My game plan for tackling threads
Umbongo,
I believe, like you, that Intel prefers to sell one chip for core count (for servers) and one for clock-speed (for workstations). However, as more and more workstation users run apps that are becoming more and more multithreaded, those users need a machine which has a high core count and has high clock speed performance. However, high core count and high clock speed performance constantly compete against each other because they both generate one of the nemesis of systems containing swirling, somewhat captive electrons and that is heat. That is why I preferred to roll with the EVGA Classified SR-2 as the basis for my workstation because it currently provides the most flexibility to meld high core count and high clock speed performance into a single team.
I stretched the turbo range as large as I could, without sacrificing stability, because I need my machine to run with stability 24/7, i.e., weeks at a time rendering long form projects. My 5680's have factory standard nonturbo steppings from 12 to 25 and for turbo boosting from 26 (for 4 cores) to 27 (for two cores) [per CPU] times the internal base clock (BCLK), so in theory if my system was stable at a setting of 12 my turbo ratio would be EEEEFF [27-13=14 (E in hex); 27-12=15 (F in hex)]. However, setting it to 12 causes it to drop, despite all of my efforts to the contrary, all of the C-state native power management settings. So I have to be content with setting the lowest stepping at 13 [26-13=13 (D in hex); 27-13=14 (E in hex)] to yield a ratio of DDDDEE for each CPU. What this means is that if I set BCLK at 165, then the base speed for all 12 cores is 13 x 165 or 2.145 GHz and at low turbo four cores from each CPU rise to 26 x165 or 4.290 GHz (total of 8 cores at that speed at any one instance of trigger time) and at top turbo two cores from each CPU rise to 27 x 165 or 4.455 GHz (total of 4 cores at that speed at any one instance of trigger time). On my single CPU quad systems, the turbo ratios are DDDE for that one CPU. So I presume as a matter of similar progression that as I use dual CPU's with more cores, the effects becomes even more exaggerated to yield a total system that mimics (1) the then current lower core count speed demon and (2) the "maximal game design" (defined below) for high threaded apps. For example, I suspect that in a dual 10-core Ivy Bridge system, each one of the two ten core Ivy Bridges CPUs will have a comparable ratio of DDDDDDEEEE, such that I would then be able to have teams of 12 core participants (total no. of D's on both CPUs) in low turbo or teams of 8 core participants in high turbo (total no. of E's on both CPUs). Since even Intel has shown consumer Sandies running at or near 5 GHz on air cooling, I suspect that I can get their Xeon descendants to turbo past 5 GHz with no sweat (low voltages and underclocking them even more) and using a hybrid H20 system (either modding two of Intel's new self-contained H20 coolers or modding two Corsair 80's ), yielding teams of 8 cores at about 5.4+ GHz at high turbo and teams of 12 cores at about 5+ Ghz at low turbo.
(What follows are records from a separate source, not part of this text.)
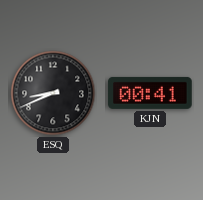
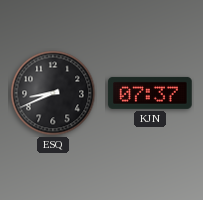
KJN: 00:41 -> 07:37
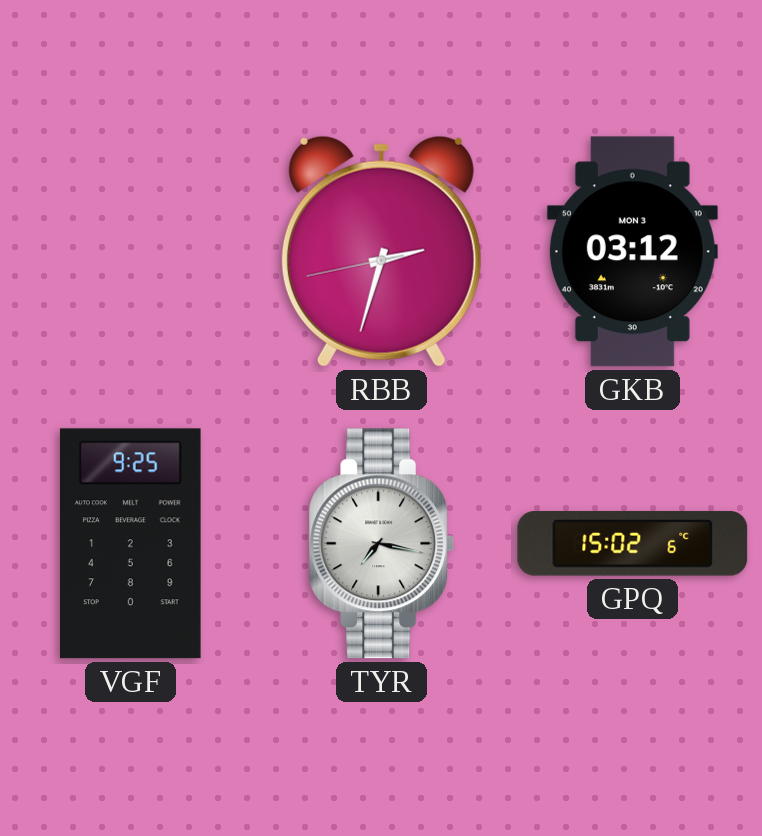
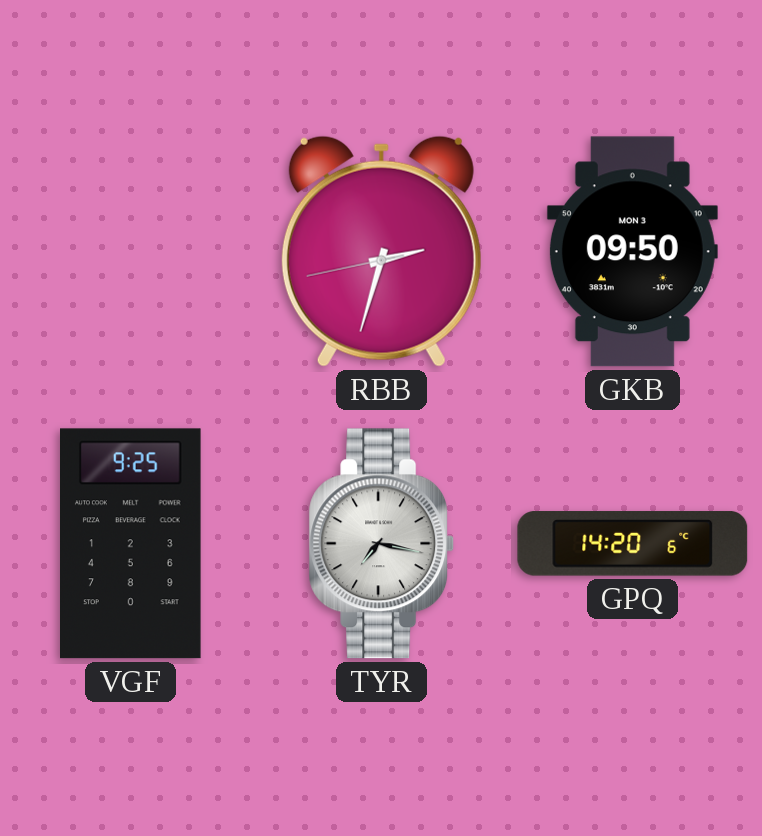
GKB: 03:12 -> 09:50
GPQ: 15:02 -> 14:20
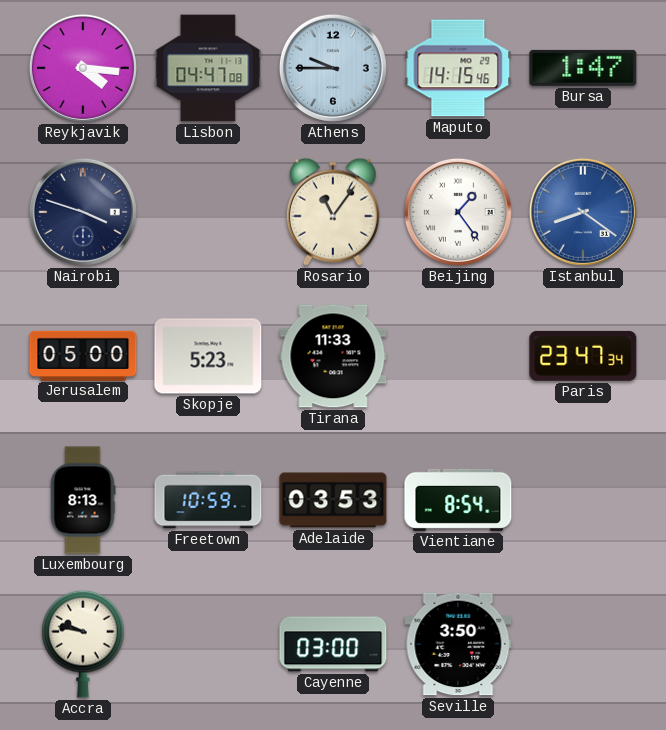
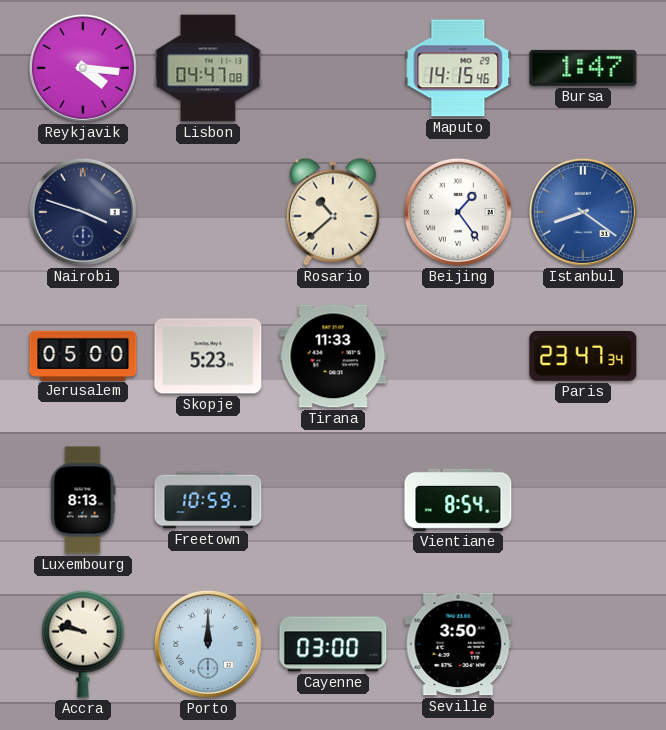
Athens: 9:45 -> none
Rosario: 11:06 -> 10:38
Adelaide: 03:53 -> none
Porto: none -> 12:00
I use the phrase "maximal game design" to mean a strategy that takes advantage of the shortcomings/advantages in CPU/programming constructs, design, and execution (sort of like watching film of your opponent's game play to discover their underlying strengths and weaknesses). Core allocation state occurs at the trigger point in time by a command from the coach (master core) such as, "You 12 (or 8) perform this task." Within CPU0 lies the core which at any point in time calls the plays. Moreover, even the coach may direct himself to enter the field of play. For these reasons, I allocate a relatively, slightly higher voltage to CPU0 than to CPU1. However, not every task is equal or the same and not every core finishes its assigned task at the exact same moment in time. So when the very next assigment is made it's crucial to have a pool of capable (not voltage laden), fresh (cool) team members to have the environment such that turbo will trigger in a multithreaded league. That core that just finished executing the previous task and has run back to the sideline might be too tired, hot and sweaty to immediately go back into the field of play. I liken it to the structure of a football or soccer team where there is a need for a capable, fresh bench. Of course, the more capable, fresh players on the bench, the more options the the coach has to select the most capable, freshest ones so that it can satisfy the turbo trigger rule in a multithreaded league. And keep in mine that this is occurring continuously and much, much faster than any of us could ever conceive of it occurring (sort of like how the Oregon Ducks football team runs their plays). So the more cool cores at disposal, the more likely it becomes that turbo behaves, in a multithreaded environment, like a continuous phenomenon until what we conceive of as a singular task, e.g., all animation frames have been rendered, is completed. This phenomenon is dependent, however, on the particulars of the decision made by the team owner, i.e., the program's entire thread capable design and the execution of that design.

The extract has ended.